● **RECORDS FOR THE TASK**:
################

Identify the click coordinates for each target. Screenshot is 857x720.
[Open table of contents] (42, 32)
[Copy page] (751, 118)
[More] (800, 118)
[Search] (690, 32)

################

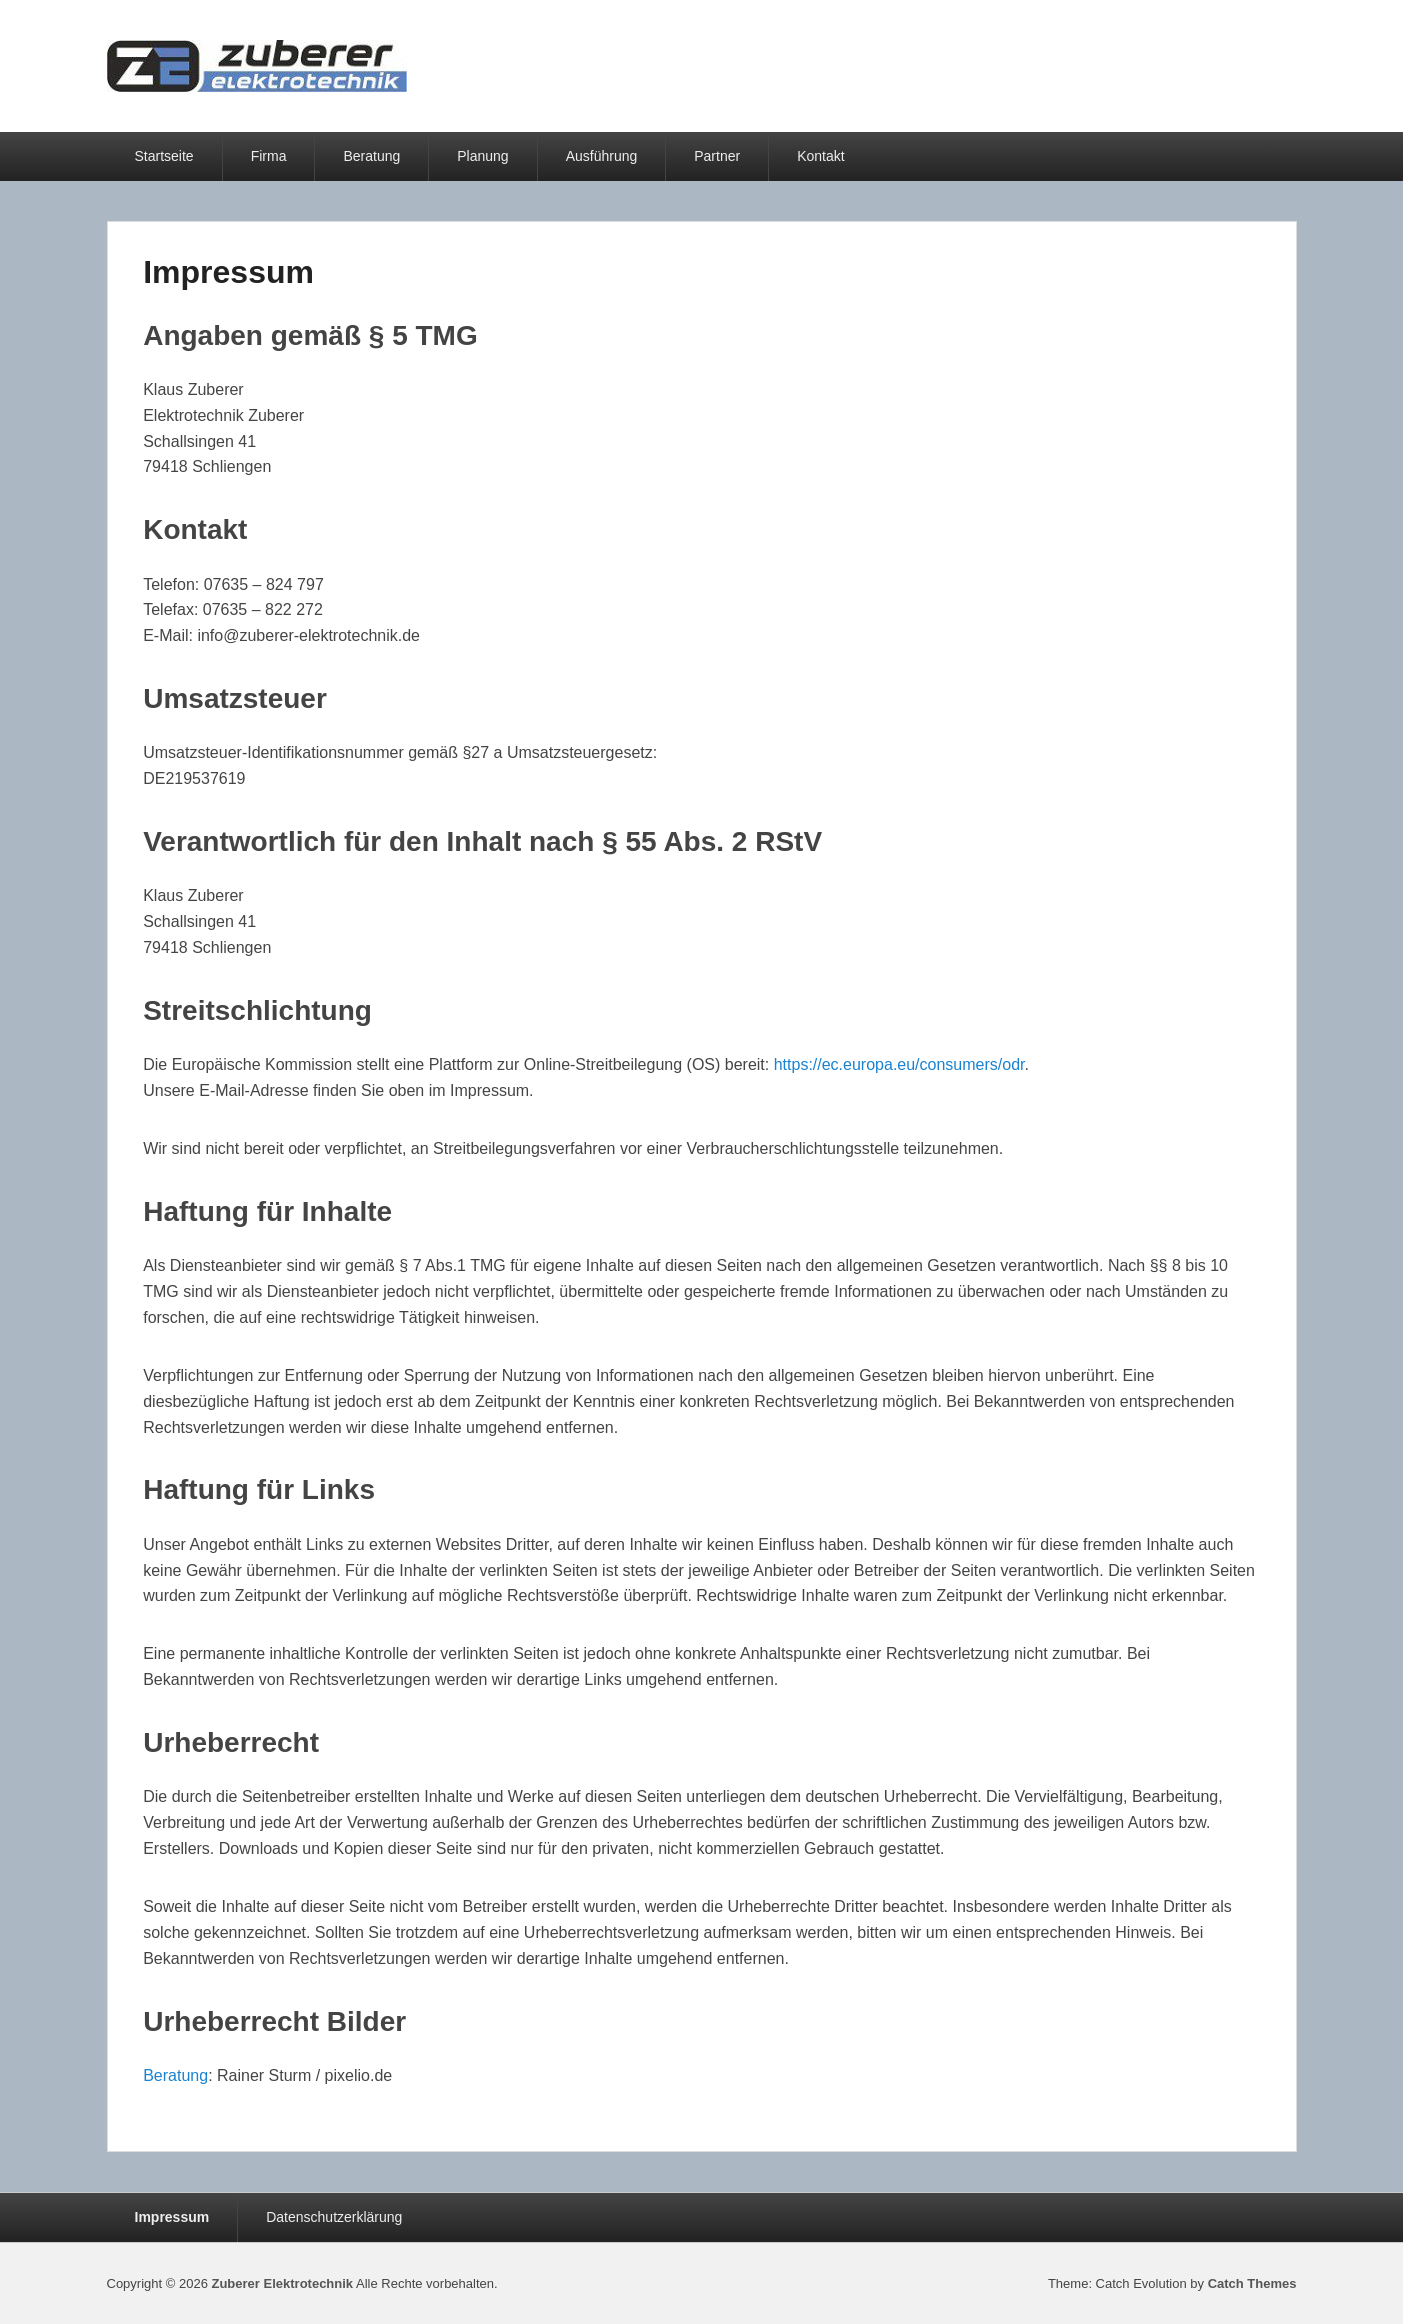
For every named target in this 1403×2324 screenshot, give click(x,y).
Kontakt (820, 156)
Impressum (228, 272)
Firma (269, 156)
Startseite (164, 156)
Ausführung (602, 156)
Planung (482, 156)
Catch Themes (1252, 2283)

################

● **ACTION ITEM**:
From the data above, return every line from the line that has "Identify the click" up to and including the line that has "[Search] (690, 32)", exactly.

● **ANSWER TO THE PROBLEM**:
Identify the click coordinates for each target. Screenshot is 857x720.
[Open table of contents] (42, 32)
[Copy page] (751, 118)
[More] (800, 118)
[Search] (690, 32)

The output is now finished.